The first check is against "left side" and it should be greater 
than 4 for the function to not return false immediately. If it's too great 
it will be caught by the second test.


More detailed rationale:

I know this and previous (as you commented) can overflow, but we're 
checking the final result here. Regardless of the value of at, val and pos 
during computations (or how we interpret them) - the final check is done 
using unsigned values and tested against "where would skb_copy_bits end".

The first check makes sure the read starts at least from 0 (that's why 
at + number + 4 must be bigger or equal 4 for it to pass). And it's 
written this way so it works properly with all the variables being 
unsigned (of course I couldn't do: at + number < 0 as that would never be 
true with unsigned vars).

The second check makes sure skb_copy_bits doesn't try to read past skb. 
For example:

at  = 0x11       (17)
val = 0xfffffffb (user interp. as -5)
pos = 0xfffffff6 (user interp. as -10)
skb->len = 21

at + val + pos + 4 = 2

The tests here: 6 < 4 and 21 < 6 - so all is fine (all tests are false)
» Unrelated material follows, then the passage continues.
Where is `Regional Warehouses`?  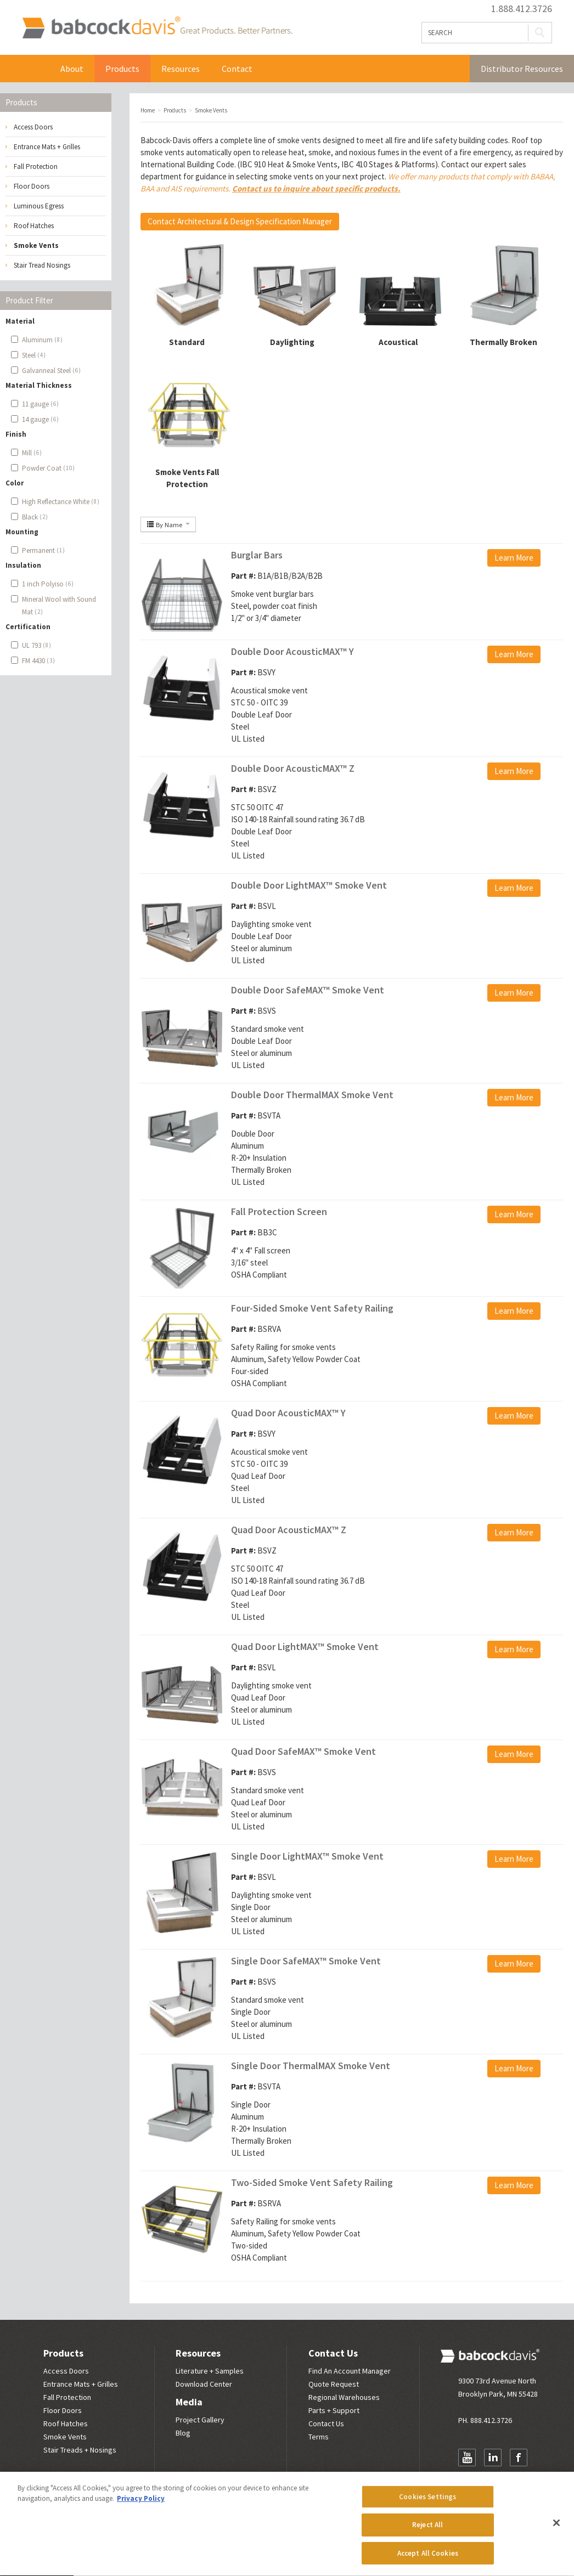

But with val -8 and pos -10 we would get: 3 < 4 and 21 < 3 (return on first).
    with val -20 and pos -20 we would get: 0xffffffed < 4 and 21 < 0xffffffed (return on second).

and so on...

All values in xt_ut32.c are defined as strictly unsigned and 32 bits wide. All values 
supplied on the command line or read from packet's data will be treated as such, but 
can be interpreted any way - add and sub instructions don't really care for that, operation 
and data is the same (that's where my qeustion about non-x86 archs came from).

17 + 0xffffffff (-1) is 16
0xfffffff0 + 0xffffffff (-1) is 0xffffffef

... well, you see my point. Iptables will take signed values w/o any problems, but will 
output them (-L) as unsigned.

I've been running u32 patched this way, and tested with clearly wrong rules such as:

'0 << 25 @ -30000 & 0xFF = 0:0xFF'
'0 & 0 @ -30000 & 0xFF = 0:0xFF'
'0 & 0 @ 30000 & 0xFF = 0:0xFF'

and as expected, never ran into any problems.